What needs to be done — Look through the material below. Copy each line that contains the string "کوماتسو".

+++

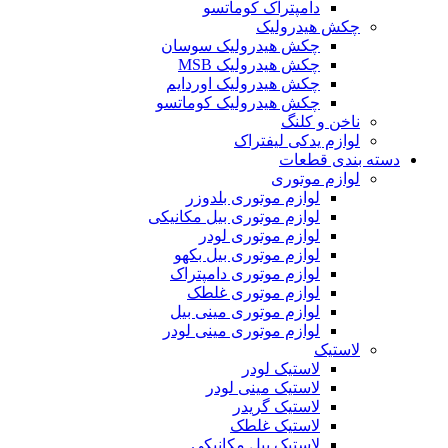
دامپتراک کوماتسو
چکش هیدرولیک
چکش هیدرولیک سوسان
چکش هیدرولیک MSB
چکش هیدرولیک اوردایم
چکش هیدرولیک کوماتسو
ناخن و کلنگ
لوازم یدکی لیفتراک
دسته بندی قطعات
لوازم موتوری
لوازم موتوری بلدوزر
لوازم موتوری بیل مکانیکی
لوازم موتوری لودر
لوازم موتوری بیل بکهو
لوازم موتوری دامپتراک
لوازم موتوری غلطک
لوازم موتوری مینی بیل
لوازم موتوری مینی لودر
لاستیک
لاستیک لودر
لاستیک مینی لودر
لاستیک گریدر
لاستیک غلطک
لاستیک بیل مکانیکی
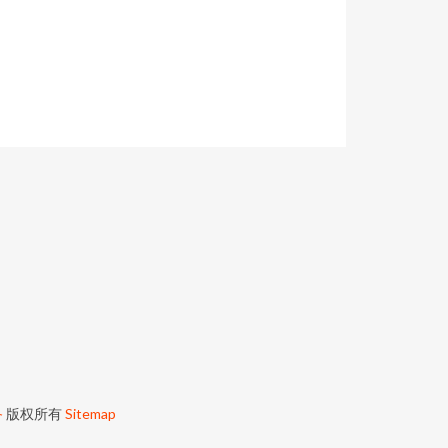
备
版权所有
Sitemap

+++

Reply to the task —
دامپتراک کوماتسو
چکش هیدرولیک کوماتسو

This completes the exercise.